Alors que le régime de Bachar al-Assad vacille sous la pression d’une offensive rebelle sans précédent, le spectre d’un effondrement total de l’État syrien se dessine. Si la chute du dictateur, responsable de treize ans de guerre civile sanglante, peut apparaître comme une étape majeure pour certains, les récents événements suscitent une inquiétude profonde quant à l’avenir de la Syrie. En effet, ce sont des groupes islamistes radicaux, dominés par Hayat Tahrir al-Sham (HTS), qui mènent l’assaut, ouvrant la voie à un potentiel basculement du pays vers un régime théocratique extrême.
Une avancée fulgurante des rebelles
Depuis le 27 novembre, les forces de la coalition menée par HTS, autrefois cantonnées dans la province d’Idlib, ont conquis en quelques jours des villes stratégiques telles qu’Alep, Hama, et bientôt Homs. Dans le sud, des révoltes indépendantes mais tout aussi hostiles au régime ont jailli, menaçant la capitale. La stratégie semble claire : encercler Damas et isoler le régime d’Assad. Ce samedi 7 décembre, des milliers de soldats syriens auraient déserté ou traversé la frontière irakienne, abandonnant des équipements militaires stratégiques, tandis que des manifestants renversaient des statues de Hafez al-Assad dans la banlieue de la capitale.
La présidence syrienne continue de nier les rumeurs selon lesquelles Bachar al-Assad aurait fui le pays, affirmant qu’il exerce toujours ses fonctions depuis Damas. Mais la réalité sur le terrain s’effondre pour le régime, fragilisé par le retrait progressif de ses soutiens russes et iraniens. L’armée russe, concentrée sur la guerre en Ukraine, a déjà commencé à évacuer du matériel de valeur depuis Tartous. L’Iran, tout en réaffirmant son soutien au régime, appelle désormais à un « dialogue politique », laissant entrevoir une certaine résignation.
Si le régime d’Assad a longtemps incarné une brutalité dictatoriale, sa potentielle chute n’offre pas la garantie d’une transition vers un État stable et démocratique. HTS, groupe héritier d’Al-Qaïda en Syrie, et d’autres factions islamistes dominent le champ rebelle. Leurs vidéos de propagande montrent des parades militaires et des démonstrations de force, mais aussi des célébrations populaires orchestrées dans des zones nouvellement conquises.

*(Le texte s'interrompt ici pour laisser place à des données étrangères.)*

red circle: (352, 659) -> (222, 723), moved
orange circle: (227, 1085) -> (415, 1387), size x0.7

Pour les populations locales, la libération des prisons par les rebelles a suscité des scènes d’émotion, notamment avec la réapparition de détenus portés disparus depuis des décennies. Mais la perspective d’un régime dirigé par HTS, classé comme organisation terroriste par l’ONU, suscite de fortes craintes. Ce basculement risque d’entraîner la Syrie dans une nouvelle ère d’extrémisme religieux, avec des implications régionales et internationales.
La chute de Damas pourrait provoquer un effet domino au Moyen-Orient. Pour l’Iran et le Hezbollah libanais, la Syrie constitue un axe stratégique vital pour maintenir leur influence régionale et leur position face à Israël. Une victoire des rebelles islamistes isolerait ces acteurs, mais pourrait également raviver les tensions confessionnelles au Liban voisin.

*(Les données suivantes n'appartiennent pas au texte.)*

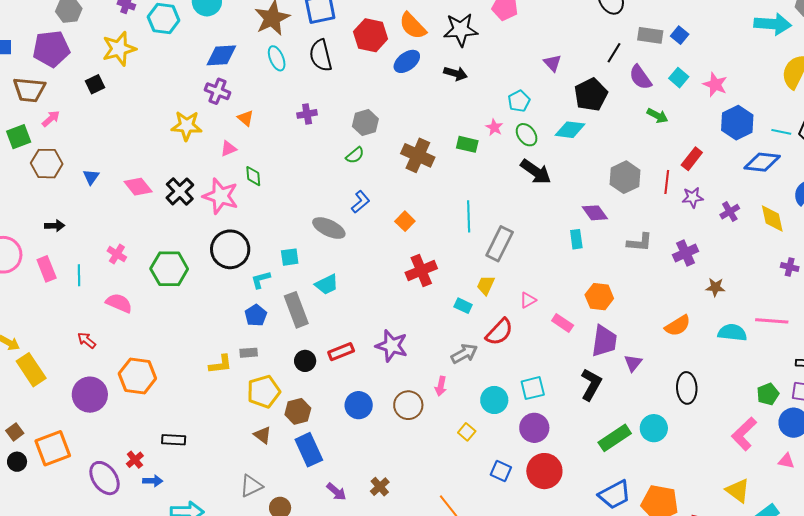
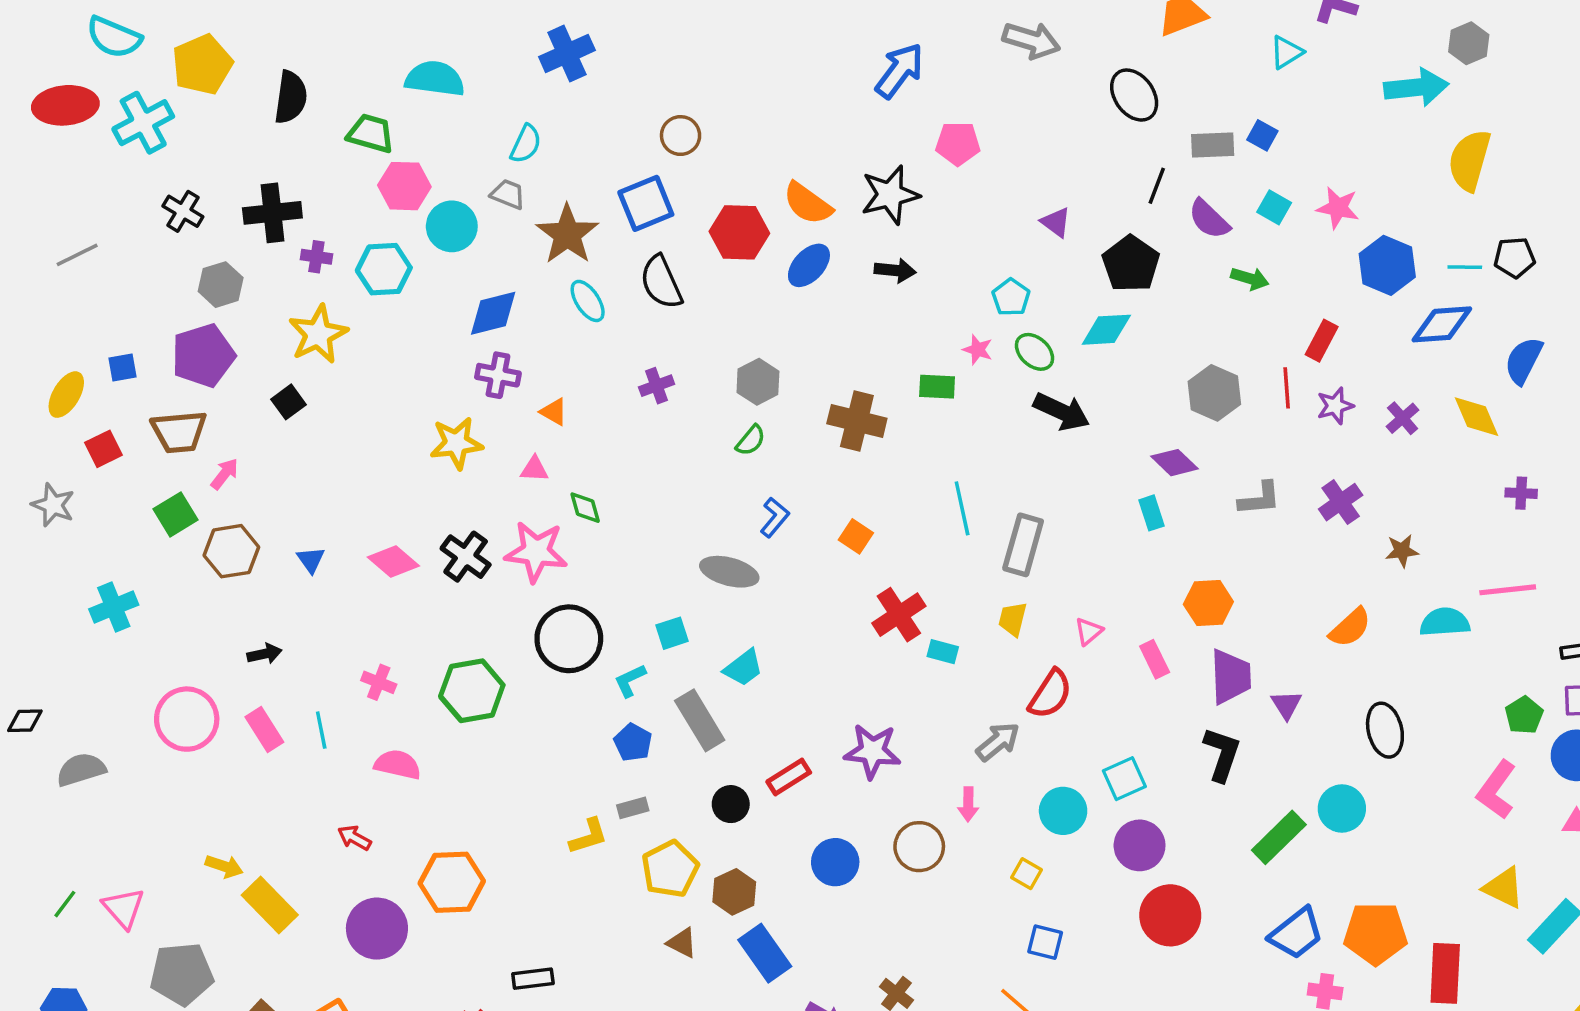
pink triangle: (228, 149) -> (534, 469), turned 36
cyan rectangle: (463, 306) -> (943, 652), moved
pink rectangle: (563, 323) -> (1155, 659), turned 40
blue square: (501, 471) -> (1045, 942), moved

Israël, déjà en proie à des conflits intenses dans la bande de Gaza, surveille attentivement l’évolution en Syrie. Les frappes aériennes sur des entrepôts soupçonnés de contenir des armes chimiques témoignent de sa volonté d’empêcher ces arsenaux de tomber entre les mains de HTS.

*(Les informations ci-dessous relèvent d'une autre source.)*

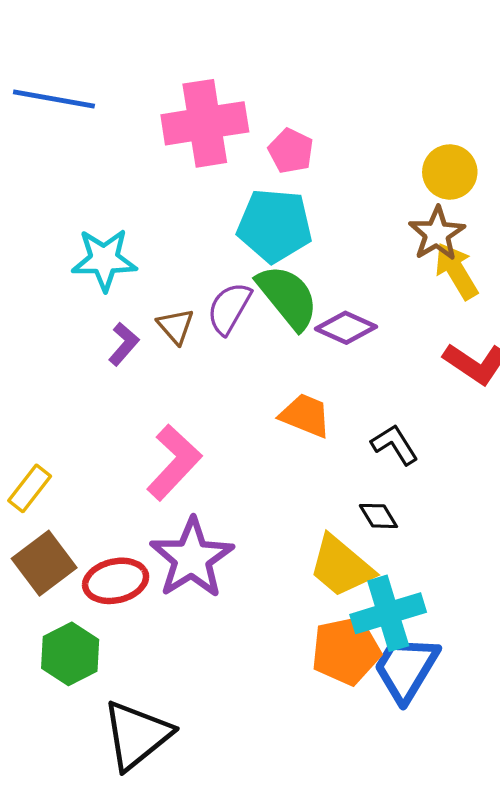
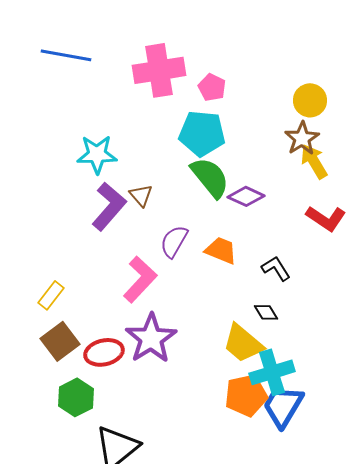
purple semicircle: (229, 308) -> (174, 241), moved
purple L-shape: (124, 344) -> (109, 206), size x1.8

Une position internationale ambiguë
Les grandes puissances restent divisées sur la crise syrienne. Les États-Unis, par la voix de Donald Trump, ont clairement exprimé leur intention de ne pas s’impliquer directement, malgré leur soutien à certaines factions rebelles kurdes. La Russie et l’Iran semblent, quant à eux, chercher à limiter les pertes plutôt qu’à garantir la survie du régime d’Assad.
L’ONU estime déjà à plus de 370 000 le nombre de personnes déplacées par les récents combats. Si la tendance se poursuit, jusqu’à 1,5 million de Syriens pourraient être contraints de fuir, accentuant la crise humanitaire dans la région.
L’effondrement du régime d’Assad, tant attendu par de nombreux Syriens et par la communauté internationale, pourrait bien n’être que le début d’un nouveau chapitre sombre pour la Syrie. La violence du régime ne doit pas être minimisée, mais le triomphe des intégristes islamistes n’est guère une solution salvatrice. La communauté internationale, prise entre la crainte d’un État islamiste et le rejet d’une dictature sanglante, doit désormais réfléchir aux moyens de soutenir une transition politique qui éviterait de nouveaux bains de sang.